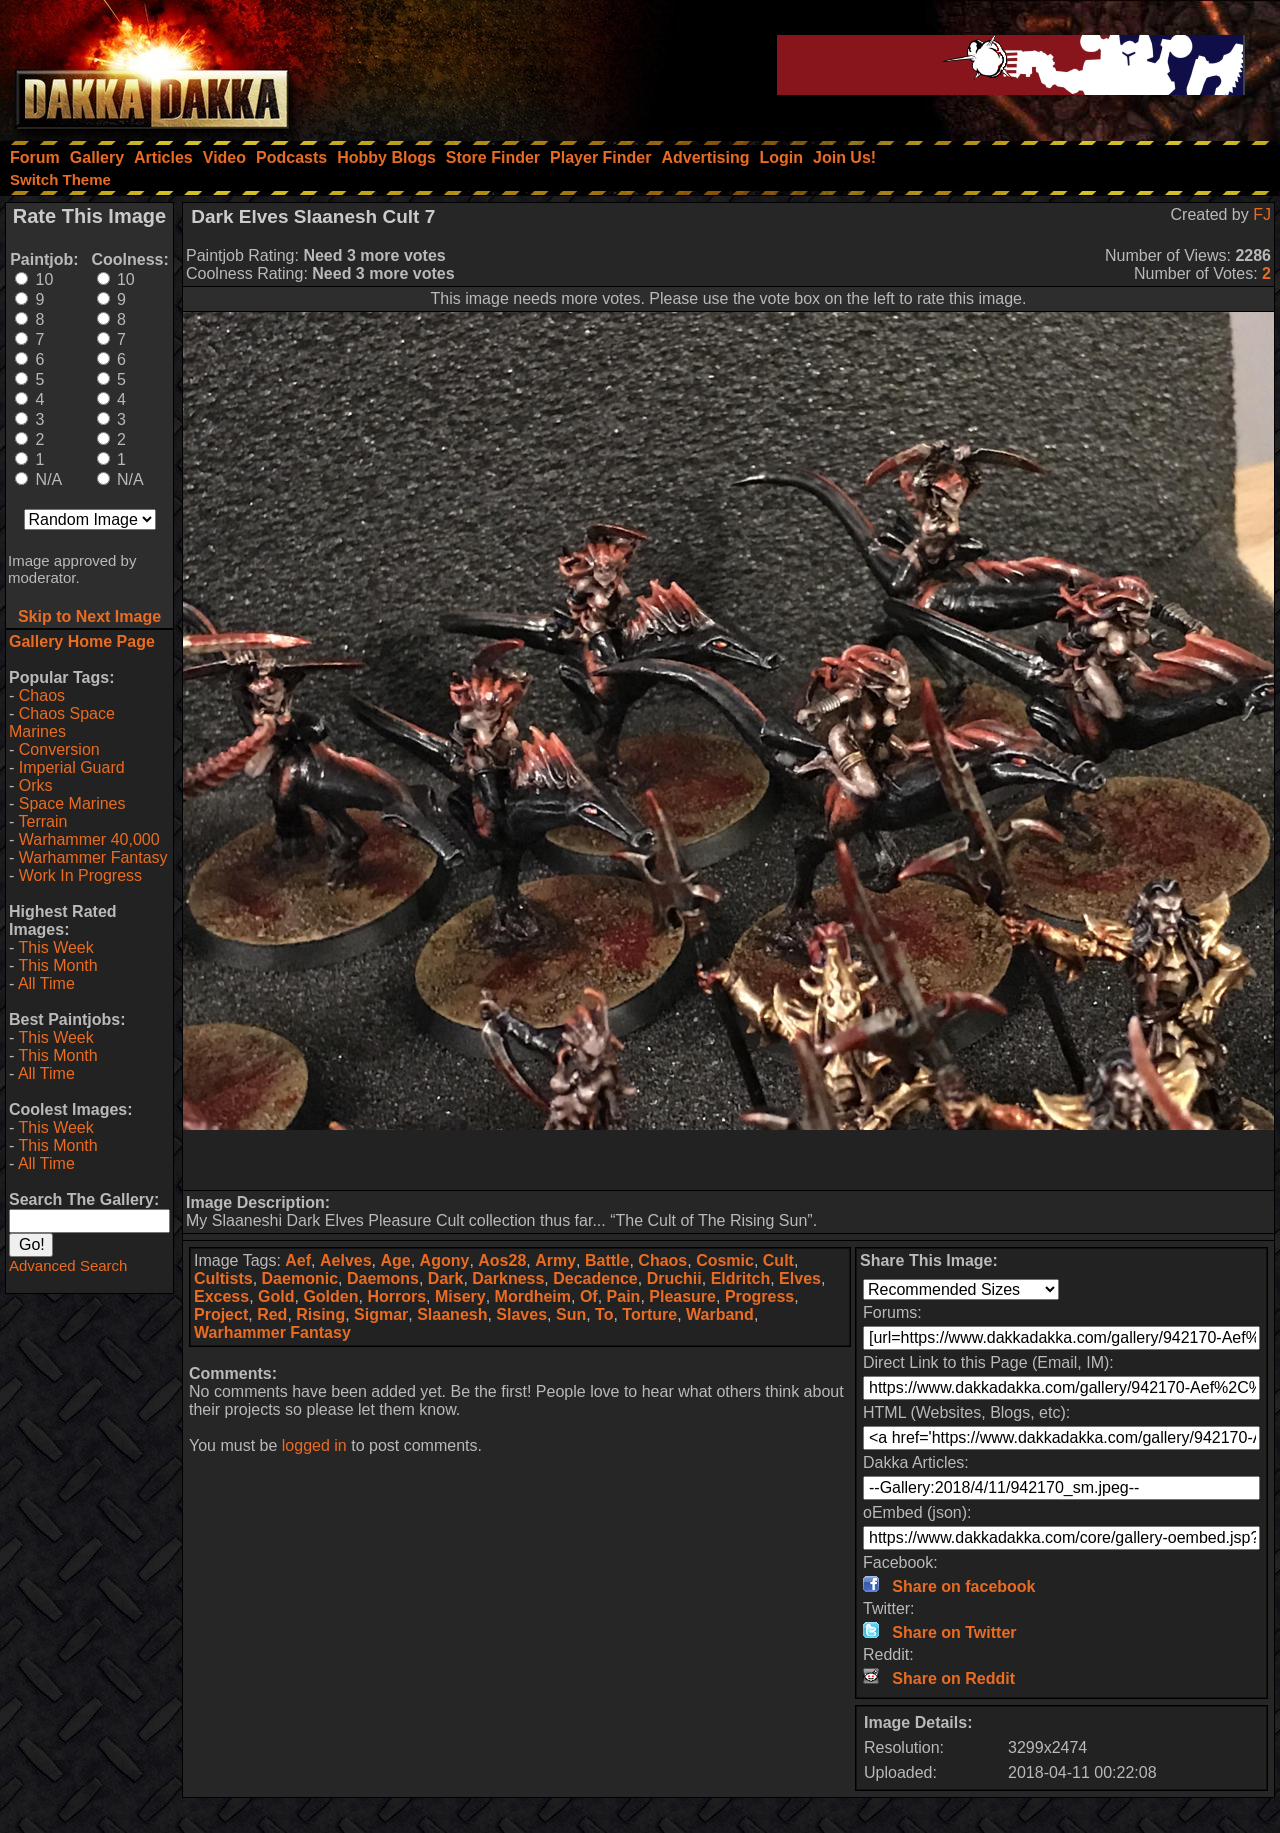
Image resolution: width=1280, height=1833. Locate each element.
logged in (314, 1445)
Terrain (42, 821)
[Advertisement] (729, 1160)
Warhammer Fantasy (93, 857)
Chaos (42, 695)
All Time (46, 983)
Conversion (59, 749)
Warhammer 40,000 (89, 839)
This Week (55, 947)
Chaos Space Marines (62, 722)
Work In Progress (80, 875)
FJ (1262, 214)
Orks (36, 785)
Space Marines (72, 803)
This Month (57, 965)
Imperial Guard (72, 767)
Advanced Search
○ ○ ○ ○
Directions for this task - Your answer must be an exact transcription of the lines from the one containing "FJ (1262, 214)" through the last line of the records above, and nothing else.

Solution -
FJ (1262, 214)
Orks (36, 785)
Space Marines (72, 803)
This Month (57, 965)
Imperial Guard (72, 767)
Advanced Search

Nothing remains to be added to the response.